Africa's growth rests on economic empowerment of women
Dr Songwe was a keynote speaker at the Africa Women Innovation and Entrepreneurship Forum (AWIEF), this week 29-30 October 2019, at the Cape Town International Convention Centre (CTICC), Cape Town, South Africa.
Songwe had just returned from Dafur, Sudan, and recounted how she met with women victims of war. The message she brought back from those survivors was that they wanted to start businesses, because their dignity was restored when they could put a price on a commodity or service they were selling.
Dr Songwe said there was a need for women to stand together, for each other, for women’s rights and women’s economic empowerment.
One of the significant ways the ECA is making sure that every African woman has dignity, is to make sure they have an identity, because with identity comes dignity, Dr Songwe pointed out. The fact is that the girl child in many countries does not get registered at birth.
“Identity can help give them their dignity back, make them visible and then we can look at what they can do for the economy. Then we can talk about restoring growth. As a continent we need to grow at about 10% and create 130 million jobs a year. Digitisation can do that. We are working on the continental free trade agreement because we believe our leaders have taken the steps toward a stronger Africa.
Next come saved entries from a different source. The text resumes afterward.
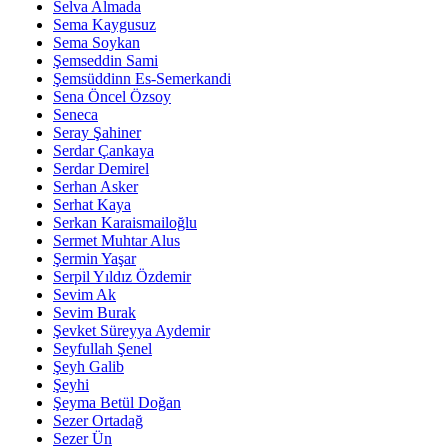
Selva Almada
Sema Kaygusuz
Sema Soykan
Şemseddin Sami
Şemsüddinn Es-Semerkandi
Sena Öncel Özsoy
Seneca
Seray Şahiner
Serdar Çankaya
Serdar Demirel
Serhan Asker
Serhat Kaya
Serkan Karaismailoğlu
Sermet Muhtar Alus
Şermin Yaşar
Serpil Yıldız Özdemir
Sevim Ak
Sevim Burak
Şevket Süreyya Aydemir
Seyfullah Şenel
Şeyh Galib
Şeyhi
Şeyma Betül Doğan
Sezer Ortadağ
Sezer Ün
“There is a new economic Pan-Africanism on the continent, we have fought for our rights, we now need to move to the economic space,” Dr Songwe emphasised.
“This is the promise: Africa needs skill. In many of our countries, we don’t have the skill required to grow. You need to claim the continent as your marketplace. We can do more, we can do better. We must ensure we can do that together.
“These events help us to connect. We need to ask, did that help me raise another woman somewhere else? That is the power of African women. When we meet as leaders, when we meet in these groups, we need to remember that connecting is the basic human factor. We need to connect with success.
“There’s 500 million of us African women, we need to be collectively connected.”
Dr Songwe has met with women in countries such as Eritrea and Mauritania, which are not economic hubs in Africa, and who are producing products to high quality global standards and selling globally.
How to put more women back into the African economy
Dr Songwe reported that the International Monetary Fund (IMF) is talking about a ‘synchronised slowdown’ in the global economy. "That is not good news for Africa which needs growth to make it economically; to meet the SDGs (United Nations Sustainable Development Goals); to send our girls to school; to light our continent; to ensure that climate change is not taking us under… But to do this, we need to bring women in."
She talked about how women can get involved in combatting climate change by taking control of the value chain and committing to using recycled materials in products. The ECA stopped using plastic bottles and went paperless at their conferences, which has spawned an industry of wooden bottles – which actually keep water fresher for longer.
“An important conversation we must have is about intellectual property rights. We need to take businesses continental. If we do not do that, we will never be able to have the Fortune 500 businesses. It starts with an idea. Now we must make sure we are protected. At ECA we are working on IP rights. Africa cannot come late to the conversation. The power of digitalisation is the speed at which that idea travels,” she said.
In conclusion, Dr Songwe spoke about the power of the collective of women: “The power of this collective is to ensure we protect women’s ideas as we fund them and lift them up. Once again, we must protect woman’s dignity; secondly, we must connect, we must raise each other up; and finally, we must protect those ideas, otherwise our sustainability on the continent will be at risk.”